Please set down only the lines between the line containing "alhora, girava les" and the end of the records, inclusive, exactly as they stand.

═══ Data to examine

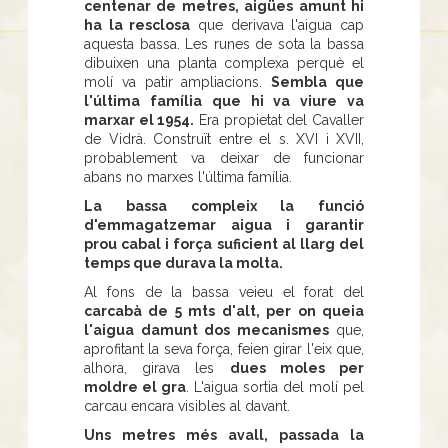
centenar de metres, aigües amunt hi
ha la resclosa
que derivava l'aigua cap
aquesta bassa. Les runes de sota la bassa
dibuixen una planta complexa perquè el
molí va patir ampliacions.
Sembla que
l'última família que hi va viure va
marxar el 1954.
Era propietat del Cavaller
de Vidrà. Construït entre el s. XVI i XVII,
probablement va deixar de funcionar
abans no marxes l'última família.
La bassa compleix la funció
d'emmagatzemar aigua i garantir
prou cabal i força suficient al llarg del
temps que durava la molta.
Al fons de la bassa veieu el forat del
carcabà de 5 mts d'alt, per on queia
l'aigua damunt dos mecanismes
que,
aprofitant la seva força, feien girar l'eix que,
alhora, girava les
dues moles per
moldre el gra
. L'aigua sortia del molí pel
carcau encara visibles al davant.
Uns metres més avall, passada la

══════

**Final answer:**
alhora, girava les
dues moles per
moldre el gra
. L'aigua sortia del molí pel
carcau encara visibles al davant.
Uns metres més avall, passada la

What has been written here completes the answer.